[Records Boundary: Start]
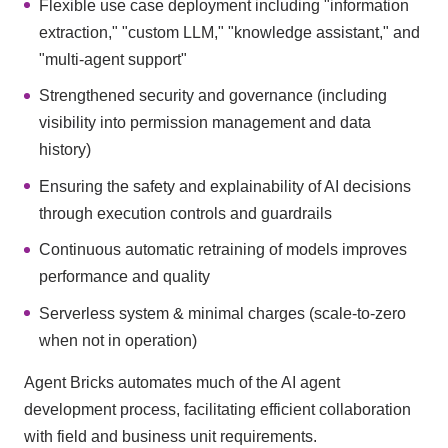
Flexible use case deployment including "information
extraction," "custom LLM," "knowledge assistant," and
"multi-agent support"
Strengthened security and governance (including
visibility into permission management and data
history)
Ensuring the safety and explainability of AI decisions
through execution controls and guardrails
Continuous automatic retraining of models improves
performance and quality
Serverless system & minimal charges (scale-to-zero
when not in operation)
Agent Bricks automates much of the AI agent
development process, facilitating efficient collaboration
with field and business unit requirements.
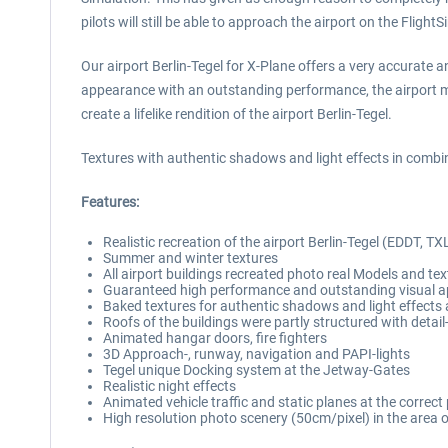
pilots will still be able to approach the airport on the Flight
Our airport Berlin-Tegel for X-Plane offers a very accurate 
appearance with an outstanding performance, the airport ma
create a lifelike rendition of the airport Berlin-Tegel.
Textures with authentic shadows and light effects in combina
Features:
Realistic recreation of the airport Berlin-Tegel (EDDT, TX
Summer and winter textures
All airport buildings recreated photo real Models and te
Guaranteed high performance and outstanding visual ap
Baked textures for authentic shadows and light effects 
Roofs of the buildings were partly structured with deta
Animated hangar doors, fire fighters
3D Approach-, runway, navigation and PAPI-lights
Tegel unique Docking system at the Jetway-Gates
Realistic night effects
Animated vehicle traffic and static planes at the correct
High resolution photo scenery (50cm/pixel) in the area o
[Records Boundary: End]
» Aim of the exercise
Copy the material above exactly and drop the pictures.

» Result for this task
Flexible use case deployment including "information
extraction," "custom LLM," "knowledge assistant," and
"multi-agent support"
Strengthened security and governance (including
visibility into permission management and data
history)
Ensuring the safety and explainability of AI decisions
through execution controls and guardrails
Continuous automatic retraining of models improves
performance and quality
Serverless system & minimal charges (scale-to-zero
when not in operation)
Agent Bricks automates much of the AI agent
development process, facilitating efficient collaboration
with field and business unit requirements.
pilots will still be able to approach the airport on the Flight
Our airport Berlin-Tegel for X-Plane offers a very accurate 
appearance with an outstanding performance, the airport ma
create a lifelike rendition of the airport Berlin-Tegel.
Textures with authentic shadows and light effects in combina
Features:
Realistic recreation of the airport Berlin-Tegel (EDDT, TX
Summer and winter textures
All airport buildings recreated photo real Models and te
Guaranteed high performance and outstanding visual ap
Baked textures for authentic shadows and light effects 
Roofs of the buildings were partly structured with deta
Animated hangar doors, fire fighters
3D Approach-, runway, navigation and PAPI-lights
Tegel unique Docking system at the Jetway-Gates
Realistic night effects
Animated vehicle traffic and static planes at the correct
High resolution photo scenery (50cm/pixel) in the area o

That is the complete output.